1894 Hans Dreisch isolates cells of two- and four-cell embryos of sea urchins and observes development of cells into small but complete larvae.
1901 Hans Spemann splits a two-cell newt embryo into two parts, successfully producing two larvae.
1914 Spemann conducts early nuclear transfer. Using a strand of baby hair, he partially constricts a newly fertilized egg cell, forcing the nucleus to one side and only cytoplasm to the other. As the nucleus side of the cell divides successively to the 16-cell stage, a nucleus slips over to the cytoplasm on the other side. Cell division starts on this side also, and the hair knot is tightened, preventing further nuclear transfer. Twin larvae develop, one slightly older than the other.
1940s - 1950s Various species of mammalian embryos are cloned by embryo splitting, but success is limited to early stage embryos.

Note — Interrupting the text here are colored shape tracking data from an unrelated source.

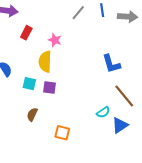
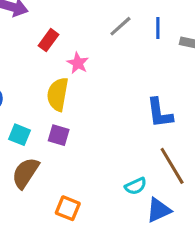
red rectangle: (26, 33) -> (49, 40), moved
cyan square: (29, 84) -> (19, 135), moved
brown semicircle: (32, 115) -> (25, 173), size x1.5

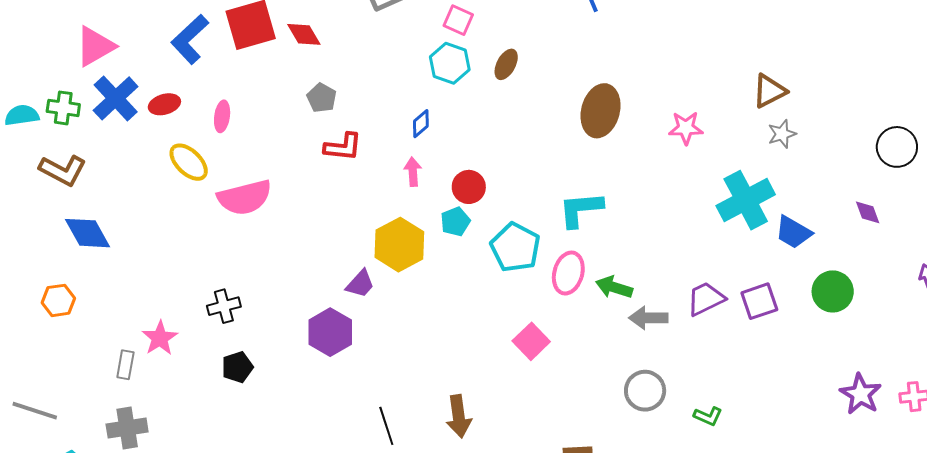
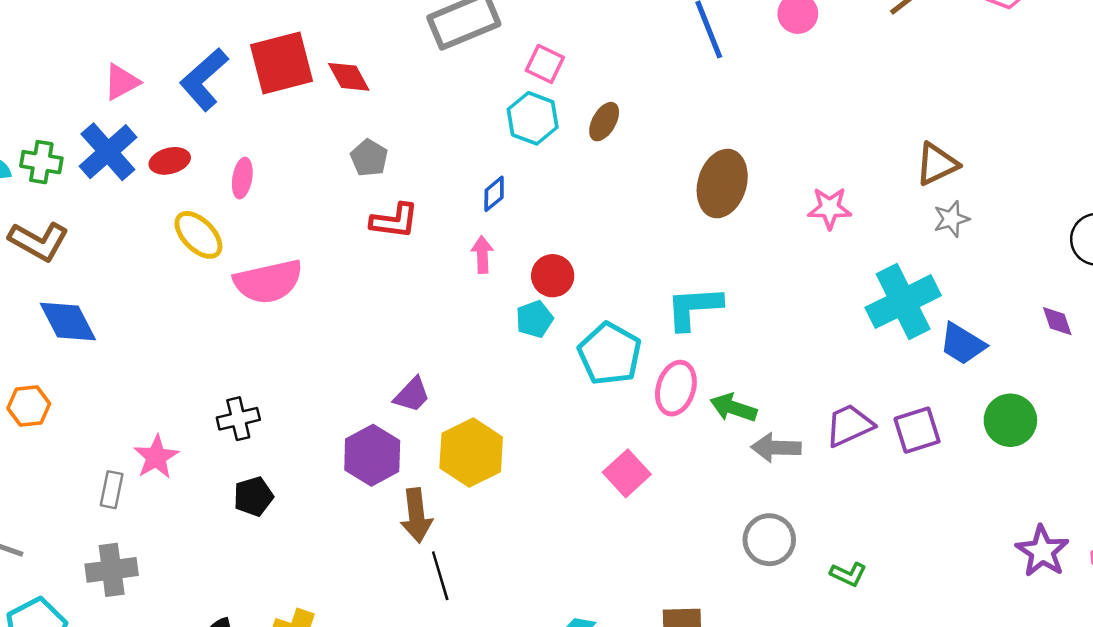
pink triangle: (95, 46) -> (122, 82), moved, size x0.7
yellow hexagon: (399, 245) -> (471, 453), moved
brown arrow: (459, 416) -> (416, 515), moved

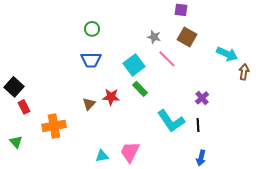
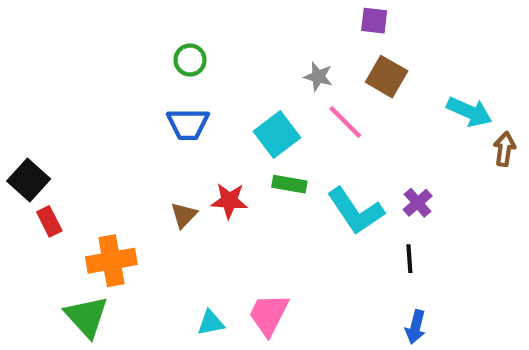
green rectangle: (140, 89) -> (289, 184), turned -35
cyan L-shape: (171, 121) -> (356, 211), moved
green triangle: (16, 142) -> (87, 317), moved, size x1.6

1952 Robert Briggs and Thomas J. King transplant a nucleus of a frog embryo cell into an unfertilized egg cell with the nucleus removed. These injected eggs develop into tadpoles and many grow into juvenile frogs. This technique, nuclear transfer, becomes the prototype for cloning of multicelled organisms.
1964 F.C. Steward grows a complete carrot plant from a carrot root cell.
1970s Using nuclear transfer, researchers produce larvae from the nuclei of adult frog cells.
1983 James McGrath and Davor Solter develop nuclear transfer technology for mammalian embryos.
1986 Steen Willadsen clones lambs by fusing the nucleus of an eightcell embryo to an egg cell with the nucleus removed. Other researchers subsequently succeed in producing full-term cattle, sheep, pigs, goats and rats using a similar approach.
1997 lan Wilmut and his colleagues from Scotland produce Dolly, the first mammal cloned from an adult cell.
1998 A Honolulu group, led by Teruhiko Wakayama, reports the production of a large number of live mice by injecting nuclei taken from adult ovarian cells into egg cells with the nucleus removed. These investigators also report success in recloning the first clones. A Japanese group, led by Yoko Kato, produce eight calves from various cells derived from one adult donor.
2001 Advanced Cell Technology of Worcestor, Mass., reports the creation of the first cloned human embryos for stem cell research. None of the organisms develop past the six-cell stage.
2002 Clonaid announces the birth of the first human clone, but scientists are skeptical. Clonaid does not allow its claims to be verified by genetic testing.
Source: "Cloning: Past, Present and Future," by Marie DiBerardino in Breakthroughs in Bioscience from the Federation of American Societies for Experimental Biology, 1999.
Alissa Johnson tracks genetics Issues for NCSL.